Much concern was expressed that html in particular could not express the
"look-and-feel" of a publication. Perhaps this might be handled in future with
"bootstrapping" documents that could establish a dialog between server and
browser such that a "look and feel" could be generated locally. There was a
length discussion on "filters" between favourite page setting and word
processing documents and html. The consensus was that html "pageless" documents
had their own style and artistic guidelines, that could not simply be created
from a printed paged dominated format. It is perhaps a sign of a maturing Web
that its own artistic requirements are finally being recognised.
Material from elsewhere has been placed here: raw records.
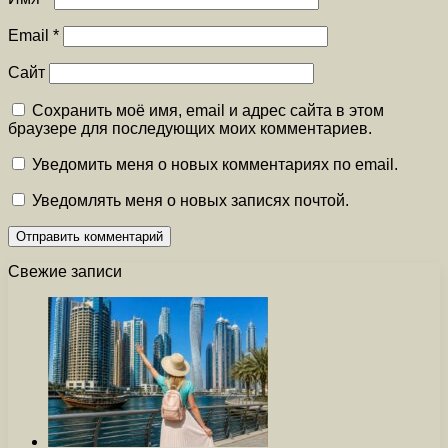
Email
*
Сайт
Сохранить моё имя, email и адрес сайта в этом
браузере для последующих моих комментариев.
Уведомить меня о новых комментариях по email.
Уведомлять меня о новых записях почтой.
Свежие записи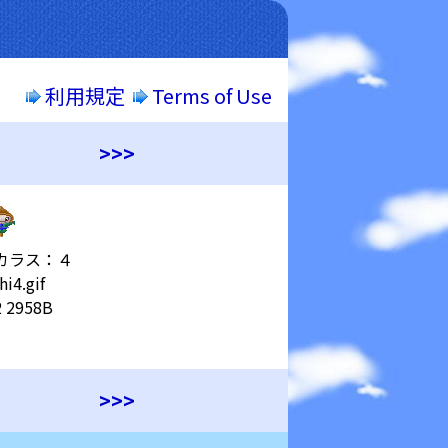
利用規定
Terms of Use
>>>
カラス：４
hi4.gif
 2958B
>>>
To some, the
issue of "filters" simply does not arise, it being more important to develop
better "native" tools.

Issues of copyright were generally recognised as being "difficult". Some
concern was also expressed at the lack of progress in long term archiving, and
how e.g. peer review would be handled. The presence of a large number of
publishers, and the general intense interest and extent of participation of
this sector seems most encouraging for the future, although few of the people
present were fully aware of where the publishing industry would make its money.
The recent messages that the NSF in the USA is intent on charging for traffic
is one sign of the times. Apparently, in the USA, the "real" cost of networking
is about 1$/mbyte, and in Europe it varies from 2-10$/mbyte. Imagine the cost
of downloading a few small MPEG movies!

NEXT WWW CONFERENCE: MOSAIC AND THE WEB

This is organised for 17-20 October 1994, in Ramada-Congress Hotel, Chicago,
USA. Contact http://www.ncsa.uiuc.edu/IT94/IT94Info.html for current
information. A call for papers is expected shortly. E-mail: lori@osf.org.
______________________________________________________________________________

rzepa@ic.ac.uk

Dr Henry Rzepa, Dept. Chemistry, Imperial College, London, SW7 2AY.